Tampoco los sentimientos sensibles humanos son iguales a los animales, pues entre los animales la repetición instintiva de los mismos caracteriza a todos los de una misma especie. De modo que vistos los sentimientos de dos ejemplares (macho y hembra) se saben los de los demás animales de la especie. En cambio, en los humanos no hay dos modos iguales de manifestar los sentimientos de las facultades sensibles. Ahora bien, ¿para qué son esos sentimientos internos en las facultades sensibles del hombre?, ¿para endulzar la vida? Sí, seguramente. Pero ¿no será que son también un correlato sensible de que existen también sentimientos internos no sensibles y que son propios del espíritu? Seguramente también. Sin embargo, si tales sentimientos espirituales se dan, no podrán ser un mero estado de ánimo, sino un estado del ser personal. ¿Es que el ser personal es susceptible de cambios, de diversos estados? Sí, por dos motivos:

a) Porque, sin dejar nunca de ser persona, uno puede opacar o entenebrecer libremente cada vez más su ser personal. La redundancia de esta actitud en el mismo ser personal son los sentimientos negativos del espíritu (tristeza, desesperanza, desconfianza, odio, angustia...).

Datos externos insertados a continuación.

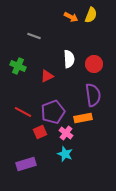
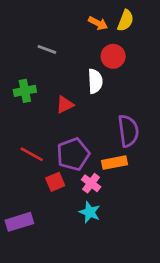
red circle: (94, 64) -> (113, 56), moved
green cross: (18, 66) -> (25, 91), turned -35
purple rectangle: (26, 164) -> (19, 222), moved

b) Porque también puede aceptar libremente ser elevado por Dios como persona, y ello irrestrictamente. La consecuencia resultante de tal actitud personal son los sentimientos positivos del espíritu (alegría, esperanza, confianza, amor...). Tanto los sentimientos negativos como los positivos no son estados de ánimo sino estados del ser personal. Con ellos nos damos cuenta si estamos cumpliendo o no nuestro fin personal en orden a nuestro futuro metahistórico. En efecto, si uno está espiritualmente triste, por ejemplo, algo malo pasa en su corazón. Seguramente experimenta la soledad, carece de esperanza, no tiene ideales personales o posee un sentido equivocado de su persona y del fin de ésta, no sabe amar, etc. Si, por el contrario, está espiritualmente alegre (que no quiere decir estar a gusto, derramar hilaridad, etc.), señal de que personalmente va por buen camino.

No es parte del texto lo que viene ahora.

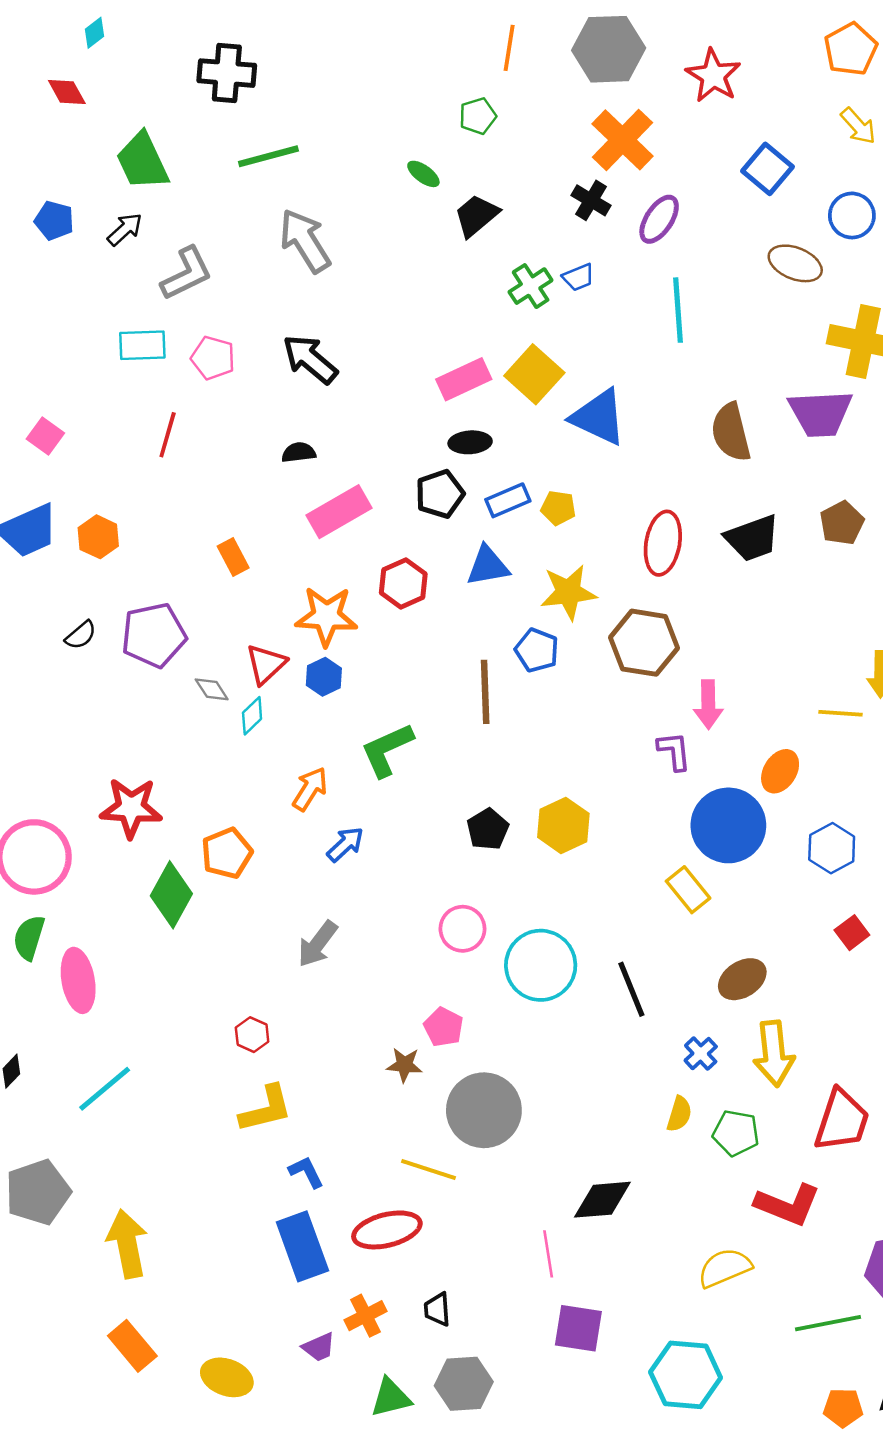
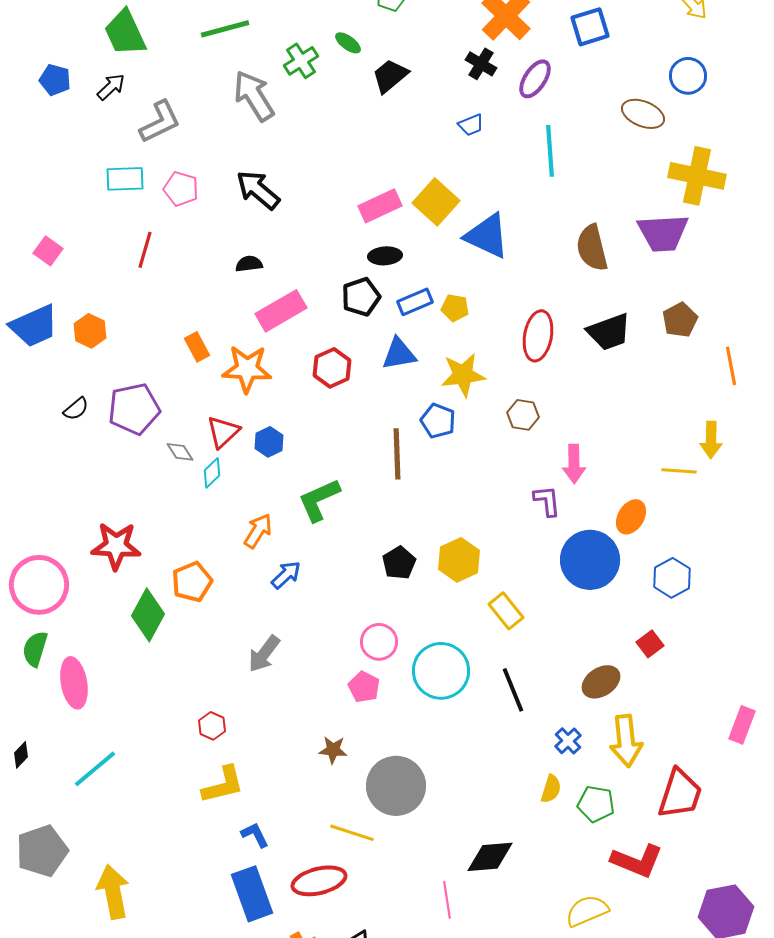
blue square: (767, 169) -> (590, 27), moved, turned 33
green cross: (531, 286) -> (301, 61), moved
orange star: (326, 616) -> (247, 369), moved
brown hexagon: (644, 643) -> (523, 415), size x0.6
yellow rectangle: (688, 890) -> (506, 611), moved
red square: (852, 933) -> (650, 644), moved
pink pentagon: (444, 1027) -> (364, 687), moved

Merced a sus funciones vegetativas y a sus sentidos externos podemos describir al hombre como "un animal abierto al cosmos". De acuerdo con su percepción o sensorio común, podemos describirlo como "el único animal que se da cuenta de su apertura cósmica". En función de su imaginación ¿es el hombre un "animal simbólico"? Sí, desde luego, pero por encima de eso, y en atención a esta potencia, es un "animal isomorfizante o geométrico". Además, como su memoria es superior a su imaginación, y es suceptible de conocer un tiempo siempre igual, se puede decir de él que es un "animal isocronizante o cronometrante". Sin embargo, como su cogitativa es superior a los sentidos internos precedentes, en virtud de ella se puede decir que el hombre es un "animal de aficiones". Por otra parte, en razón de su apetitividad sensible se le puede designar como "animal omniapetente". También se le puede calificar, a raíz de sus movimientos, como "animal supracósmico". Pero, si bien se mira, todas esas descripciones indican apertura. Por tanto, ¿se le puede llamar al hombre "animal abierto"? Es, más bien, un ser abierto que parece "animal", pero que, en rigor, no lo es. Por tanto, si lo de "animal" no caracteriza al ser del hombre, debemos avanzar en la investigación, a ver si eso otro que le atribuye la tradición, lo de "racional", nos dice algo más de él.

Además, si es claro que con la muerte el hombre pierde sus funciones y facultades sensibles, pero ésta no es su situación definitiva, con la resurrección del cuerpo las recuperará, pero no como en la vida presente, sino atravesadas del sentido personal, elevado de cada quién. En esa tesitura, ¿será el hombre un "animal racional", o será más bien una persona con un cuerpo que trasluce dicho sentido personal elevado?